Gilles Lellouche lors de la montée des marches à Cannes pour son film "L'Amour ouf" © JACOVIDES-MOREAU / BESTIMAGE

Présenté en compétition officielle ce jeudi 23 mai, le long-métrage a dérangé une partie de la presse par sa mise en scène et la violence de son histoire d'amour principale.

Gilles Lellouche est de retour au Festival de Cannes, et dans un tout autre registre. En 2018, il avait déjà fait sensation sur la Croisette avec "Le Grand bain", comédie feel-good sur un groupe d'hommes d'âge moyen qui se lance dans le défi d'apprendre la natation synchronisée. Ce jeudi 23 décembre, l'acteur et réalisateur a présenté un nouveau film, en compétition officielle : "L'Amour ouf". Un long-métrage très attendu, mettant en scène Adèle Exarchopoulos et François Civil dans une intense relation amoureuse, et qui a décroché des critiques plutôt mitigées dans la presse.

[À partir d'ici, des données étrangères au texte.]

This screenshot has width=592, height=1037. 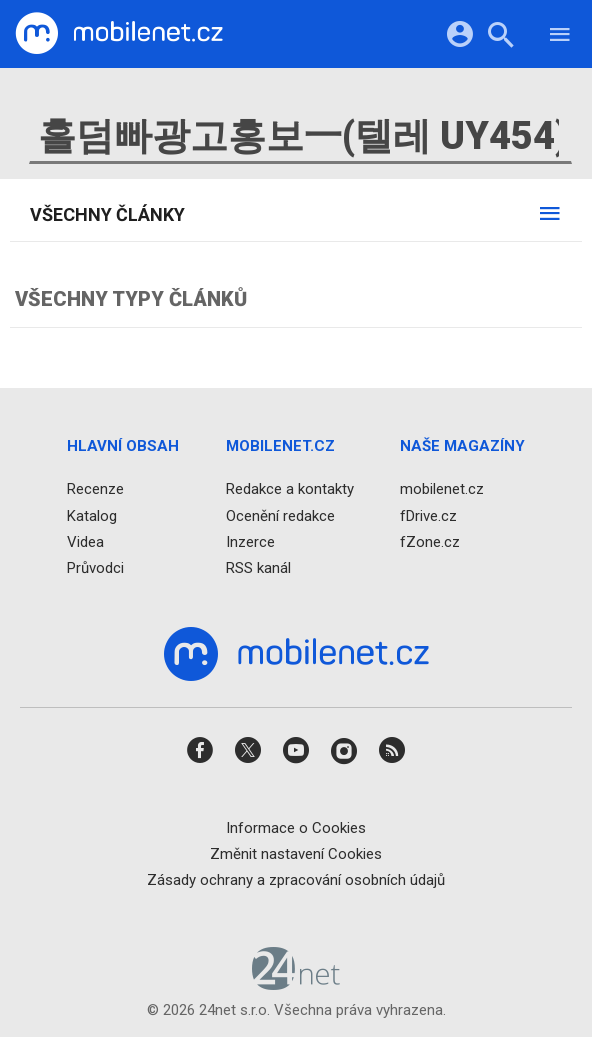 I want to click on mobilenet.cz, so click(x=442, y=489).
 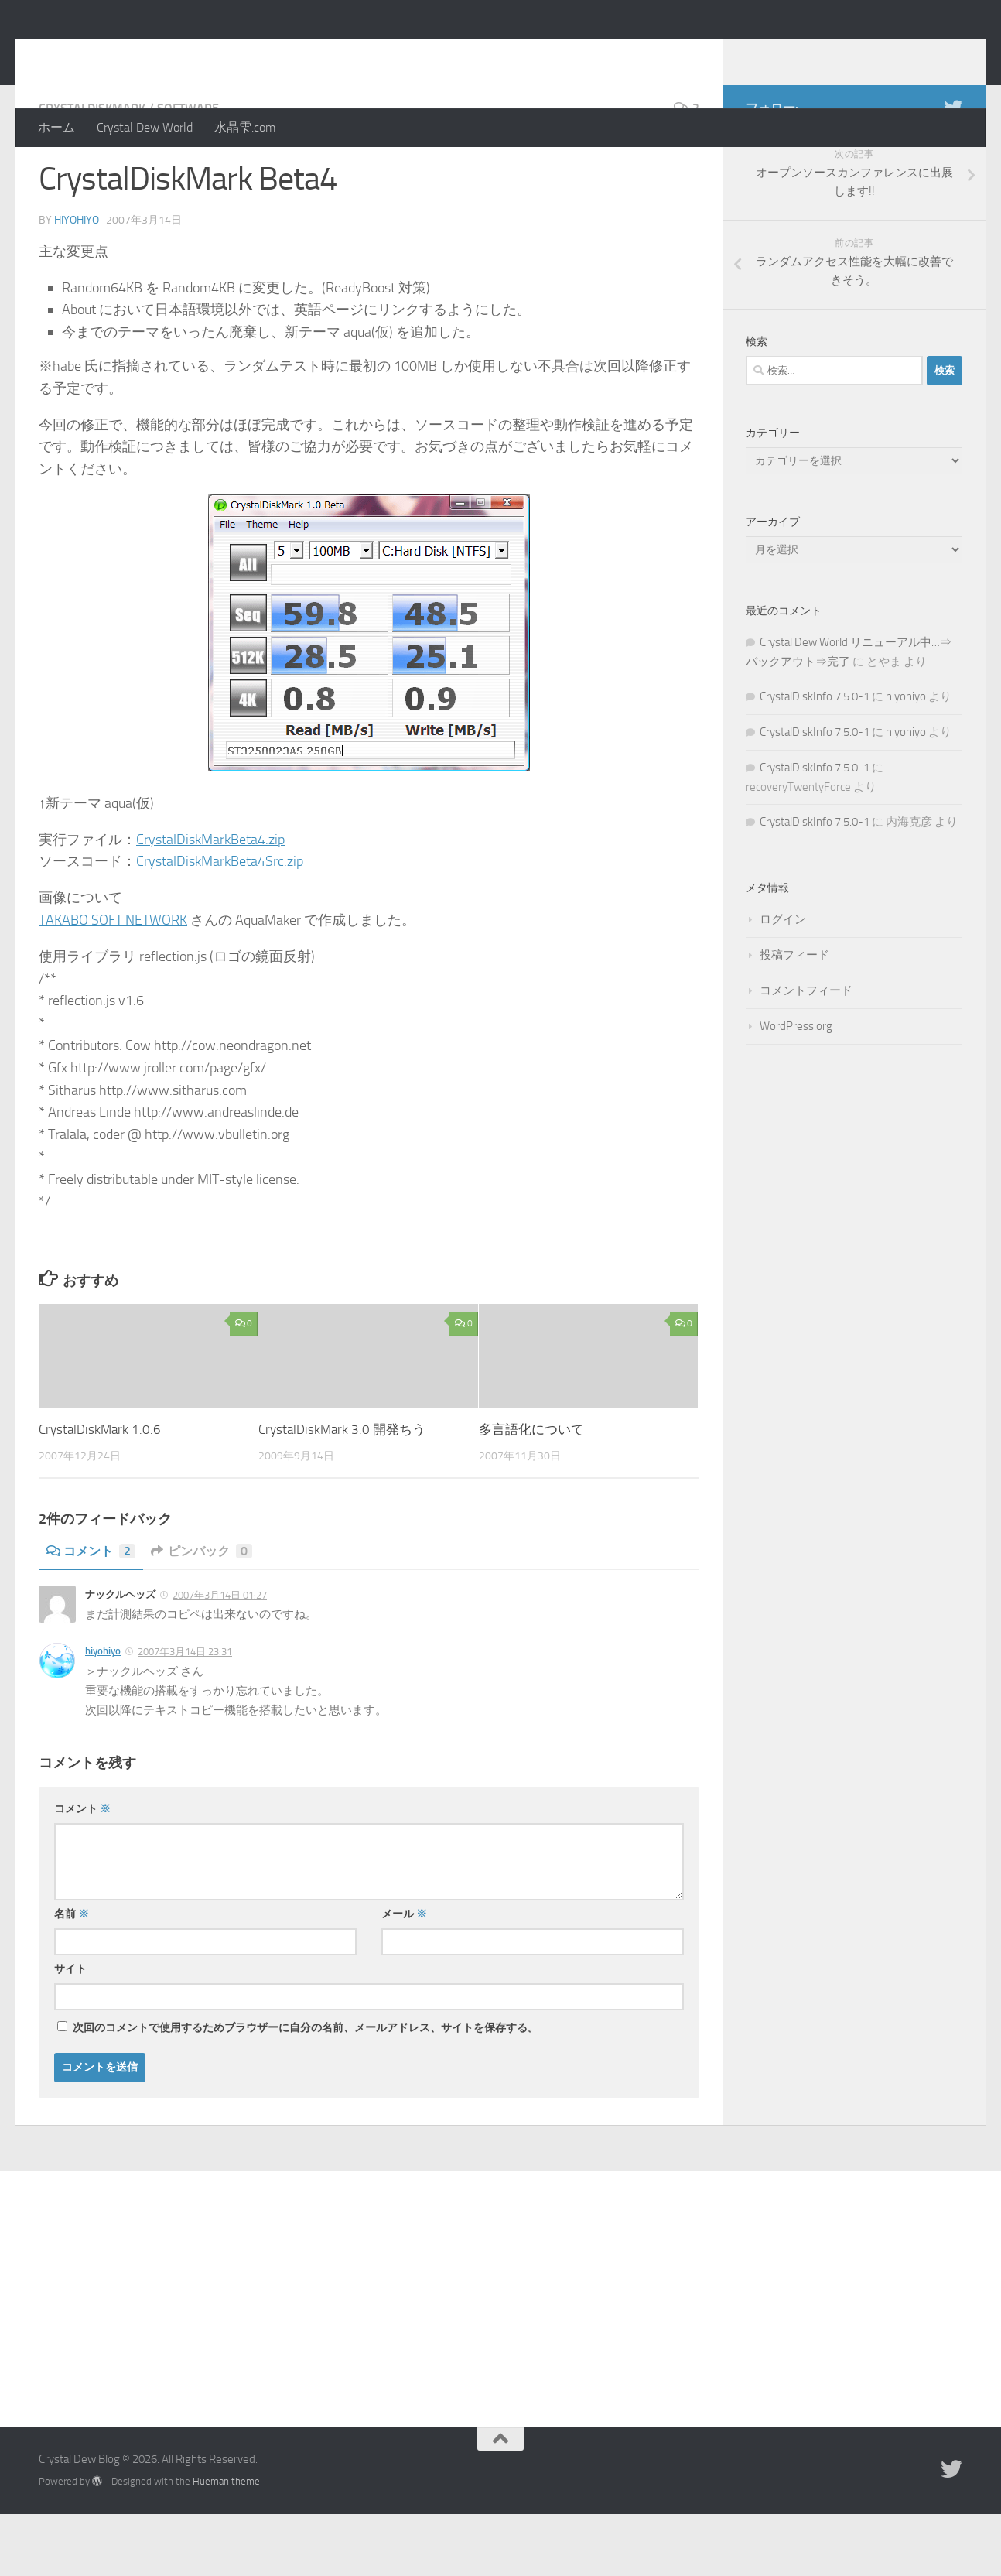 I want to click on [Twitter], so click(x=953, y=169).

"Déluge de musique, de violence et une vision cliché de la passion amoureuse"

"L'épuisant fourre-tout de Gilles Lellouche" titre "Télérama". "Le film mélange comédie, drame, film de genre et plus encore, sans la maîtrise nécessaire pour ne pas finir par s'emmêler les pinceaux" écrit la critique. "C'est beaucoup pour un seul film, même s'il dure près de trois heures, surtout quand on n'a pas encore le talent ni des uns, ni des autres, et que sa vision très fleur bleue de l'amour est celle d'un éternel ado" peut-on encore lire.

"Gilles Lellouche déçoit avec sa symphonie de gros muscles et de coeurs brisés" titre de son côté l'article de "GQ" . "Une déception de ouf" écrit Sud-Ouest , qui assure que le film "se noie dans un déluge de musique, de violence et une vision cliché de la passion amoureuse". "Une fresque outrageusement naïve, violente et romantique où l'exercice de style peut faire écran à la sensibilité", note de son côté "Le Nouvel Obs". "On se laisse emporter par la fougue de la mise en scène et des acteurs, émouvoir par l'intensité d'Adèle Exarchopoulos, mais on est gênés par la complaisance du scénario vis-à-vis des coups de sang de son héros", écrit enfin "Le Parisien" .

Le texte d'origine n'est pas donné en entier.